How to perform better document version control on Excel files and SQL schema files

The answer I have written here can be applied in this case. A tool called xls2txt can provide human-readable output from .xls files. So in short, you should put this to your .gitattributes file:

*.xls diff=xls

And in the .git/config:

[diff "xls"]
    binary = true
    textconv = /path/to/xls2txt

Of course, I'm sure you can find similar tools for other file types as well, making git diff a very useful tool for office documents. This is what I currently have in my global .gitconfig:

[diff "xls"]
    binary = true
    textconv = /usr/bin/py_xls2txt
[diff "pdf"]
    binary = true
    textconv = /usr/bin/pdf2txt
[diff "doc"]
    binary = true
    textconv = /usr/bin/catdoc
[diff "docx"]
    binary = true
    textconv = /usr/bin/docx2txt

The Pro Git book has a good chapter on the subject: 8.2 Customizing Git - Git Attributes

Since you've tagged your question with git I assume you are asking about Git usage for this.

Well, SQL dumps are normal text files so it makes perfect sense to track them with Git. Just create a repository and store them in it. When you get a new version of a file, simply overwrite it and commit, Git will figure out everything for you, and you'll be able to see modification dates, checkout specific versions of this file and compare different versions.

The same is true for .xlsx if you decompress them. .xlsx files are zipped up directories of XML files (See How to properly assemble a valid xlsx file from its internal sub-components?). Git will view them as binary unless decompressed. It is possible to unzip the .xlsx and track the changes to the individual XML files inside of the archive.
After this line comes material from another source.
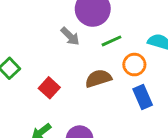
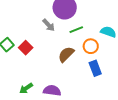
brown semicircle: (98, 78) -> (66, 54), turned -30
red square: (49, 88) -> (26, 48), moved

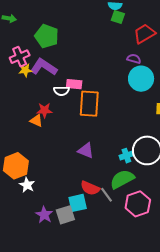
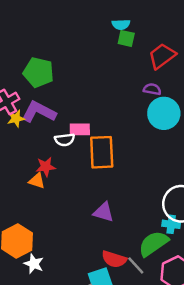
cyan cross: (126, 156) -> (171, 224), moved, turned 32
You could also do this with .xls files, but the problem here is that .xls format is binary, so you can't get meaningful diffs from it. But you'll still be able to see modification history and checkout specific versions.

I've been struggling with this exact problem for the last few days and have written a small .NET utility to extract and normalise Excel files in such a way that they're much easier to store in source control. I've published the executable here:

https://bitbucket.org/htilabs/ooxmlunpack/downloads/OoXmlUnpack.exe

..and the source here:

https://bitbucket.org/htilabs/ooxmlunpack

If there's any interest I'm happy to make this more configurable, but at the moment, you should put the executable in a folder (e.g. the root of your source repository) and when you run it, it will:

Scan the folder and its subfolders for any .xlsx and .xlsm files
Take a copy of the file as *.orig.
Unzip each file and re-zip it with no compression.
Pretty-print any files in the archive which are valid XML.
Delete the calcchain.xml file from the archive (since it changes a lot and doesn't affect the content of the file).
Inline any unformatted text values (otherwise these are kept in a lookup table which causes big changes in the internal XML if even a single cell is modified).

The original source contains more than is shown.